Language is important. The language we deploy shapes our imagination of how we perceive the world and ourselves. Christians, committed as we are to an ontological and moral realism in creation, have a peculiar interest in the way we use language. We hope that our language reflects the order God has created, preserved, redeemed, and will one day prefect, all for the sake of his Son. This is a humble project; the finiteness of our creaturely minds, and the disordering of our hearts, makes us dependent upon revelation to be to understand the world. The way Christians speak of themselves and the world around them is contingent upon God’s revelation to us in Christ Jesus, the one through whom and for whom all things were made. It is the particular work of the Holy Spirit to renew our minds, thereby freeing us to attend to and participate in this moral order.
One contemporary linguistic glitch in the Christian world today is the way in which Christian’s are described as “saints and sinners”, or using the term coined by German reformer Martin Luther, simul iustus et peccator. This phrase seeks to capture the ongoing presence of sin in a believer’s life, alongside the reality that in Christ they are cleansed and renewed. It gives account of one’s experience besides gospel truth.
It is curious to note though the absence of the term “sinner” in Paul’s description of Christians. Whilst “saint” is used throughout the Pauline corpus to describe Christians, including six of Paul’s introductions (Romans 1.7; 1 Corinthians 1.2; 2 Corinthians 1.1; Ephesians 1.1; Philippians 1.1; Colossians 1.2), the term “sinner” is nowhere used to describe those who belong to Jesus. This is not to deny the ongoing presence of sin in a believer’s life. The task of sanctification and perfection is ongoing. Sin may mar our lives, but we are charged with presenting our bodies in worship for the renewing of our minds, the re-ordering of our heart as St Augustine would put it. We who live according to the Spirit no longer live according to flesh; we are to walk in the light, and not the darkness. What is most true of us is not sin, because it has no mastery over us. Despite the presence of sin in my life, I am not sinner, but a saint who trusts that the same God who justified me will bring that work to completion in my sanctification. The gospel shows me that I am much more broken and stained by sin then you could ever imagine;. Yet his grace has appeared; God has adopted me as his child, declaring me to be a saint of the Most High.
It seems then that the description of saints as sinners is a category error.
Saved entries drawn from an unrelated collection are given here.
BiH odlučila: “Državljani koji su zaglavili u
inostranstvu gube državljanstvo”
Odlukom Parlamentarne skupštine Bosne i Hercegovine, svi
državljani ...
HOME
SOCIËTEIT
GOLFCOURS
Archbishop Glenn Davies comments that:
“Clearly the Bible affirms the presence of sin in the life of the believer will continue until their death, but this is not to be equated with the term ‘sinner’. […] To use the term ‘sinner’ is to fly in the face of the whole teaching of the Bible, that those who belong to God’s people are ‘the righteous’ and not ‘the wicked’.”
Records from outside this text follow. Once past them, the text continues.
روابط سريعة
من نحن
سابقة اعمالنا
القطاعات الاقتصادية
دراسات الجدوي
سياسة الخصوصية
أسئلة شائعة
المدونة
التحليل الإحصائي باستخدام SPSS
The Apostle Peter, following the lead of Psalm 1.5, uses this dichotomy of wicked/sinner against the righteous in his first letter:
‘If it is hard for the righteous to be saved, what will become of the ungodly and the sinners?’ (1 Peter 4.18)
Biblically and theologically, we are dealing with two diametrically opposed categories: saints and sinners. Those in Christ, and those outside of him. To be a sinner, is to be, as Luther described it, self-enclosed – incurvatus in se. But conversion and repentance is the beginning of a reordering of our love. Apprehending Christ’s work of salvation done to me and for me, we cease being curved in upon ourselves, as we are sanctified in him. Clearly then, Christians can only belong to one of these theologically laden categories.
If language matters, then the practice of describing believers as “sinners” is dangerous. We are allowing our experience to drive our theology. The reality is that through our union with Christ, we are ontologically and theologically speaking freed from slavery to sin. As the poet Gerard Manley Hopkins described it, “I am all at once what Christ is, ' since he was what I am”. If anyone does sin, our advocate in heaven is able to cleanse us, and the perfecting work of the Spirit continues to redirect our desires towards Christ. I take that the part played by regular confession in corporate worship inducts into this dynamic of sanctification and grace; us we hear the call to repent, make confession of our sins, and assured of our forgiveness, we respond with praise and thanksgiving to our God and his Son who freed us and cleansed us by his blood. When we call one another “sinner”, we fly in the face of this glorious gospel truth: that Jesus, the friend of sinners, died my death, securing my adoption by our heavenly Father. We are saints of the Most High. For Christ's sake, will you stop calling me a sinner?